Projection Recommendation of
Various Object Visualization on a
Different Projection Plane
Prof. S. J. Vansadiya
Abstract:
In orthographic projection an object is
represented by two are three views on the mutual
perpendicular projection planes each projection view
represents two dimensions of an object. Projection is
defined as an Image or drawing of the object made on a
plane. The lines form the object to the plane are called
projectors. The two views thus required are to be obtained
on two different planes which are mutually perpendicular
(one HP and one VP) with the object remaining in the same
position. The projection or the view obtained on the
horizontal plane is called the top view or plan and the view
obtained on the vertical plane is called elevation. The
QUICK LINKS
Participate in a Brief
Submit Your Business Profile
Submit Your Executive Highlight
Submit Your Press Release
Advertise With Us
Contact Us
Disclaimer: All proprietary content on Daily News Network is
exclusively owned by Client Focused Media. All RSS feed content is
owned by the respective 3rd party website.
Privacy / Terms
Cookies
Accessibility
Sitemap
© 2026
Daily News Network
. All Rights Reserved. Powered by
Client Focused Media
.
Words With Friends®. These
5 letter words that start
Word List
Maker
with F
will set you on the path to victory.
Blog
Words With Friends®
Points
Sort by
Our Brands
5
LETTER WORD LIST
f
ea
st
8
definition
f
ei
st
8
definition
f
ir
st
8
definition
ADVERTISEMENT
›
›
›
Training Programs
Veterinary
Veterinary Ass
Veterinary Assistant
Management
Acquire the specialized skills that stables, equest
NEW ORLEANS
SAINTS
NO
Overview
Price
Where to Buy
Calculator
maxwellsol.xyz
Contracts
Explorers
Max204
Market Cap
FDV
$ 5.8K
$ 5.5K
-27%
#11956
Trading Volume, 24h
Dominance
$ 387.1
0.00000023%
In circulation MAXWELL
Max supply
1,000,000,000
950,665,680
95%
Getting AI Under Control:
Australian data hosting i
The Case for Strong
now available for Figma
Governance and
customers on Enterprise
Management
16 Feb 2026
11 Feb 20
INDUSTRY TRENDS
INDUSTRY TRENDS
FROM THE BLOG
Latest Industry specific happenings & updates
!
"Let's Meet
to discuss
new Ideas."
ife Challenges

● ● ● ●

Produce exactly the lines from the one containing "Privacy / Terms" through the final line of the records above, both included, and no others.

▶ **Answer area**:
Privacy / Terms
Cookies
Accessibility
Sitemap
© 2026
Daily News Network
. All Rights Reserved. Powered by
Client Focused Media
.
Words With Friends®. These
5 letter words that start
Word List
Maker
with F
will set you on the path to victory.
Blog
Words With Friends®
Points
Sort by
Our Brands
5
LETTER WORD LIST
f
ea
st
8
definition
f
ei
st
8
definition
f
ir
st
8
definition
ADVERTISEMENT
›
›
›
Training Programs
Veterinary
Veterinary Ass
Veterinary Assistant
Management
Acquire the specialized skills that stables, equest
NEW ORLEANS
SAINTS
NO
Overview
Price
Where to Buy
Calculator
maxwellsol.xyz
Contracts
Explorers
Max204
Market Cap
FDV
$ 5.8K
$ 5.5K
-27%
#11956
Trading Volume, 24h
Dominance
$ 387.1
0.00000023%
In circulation MAXWELL
Max supply
1,000,000,000
950,665,680
95%
Getting AI Under Control:
Australian data hosting i
The Case for Strong
now available for Figma
Governance and
customers on Enterprise
Management
16 Feb 2026
11 Feb 20
INDUSTRY TRENDS
INDUSTRY TRENDS
FROM THE BLOG
Latest Industry specific happenings & updates
!
"Let's Meet
to discuss
new Ideas."
ife Challenges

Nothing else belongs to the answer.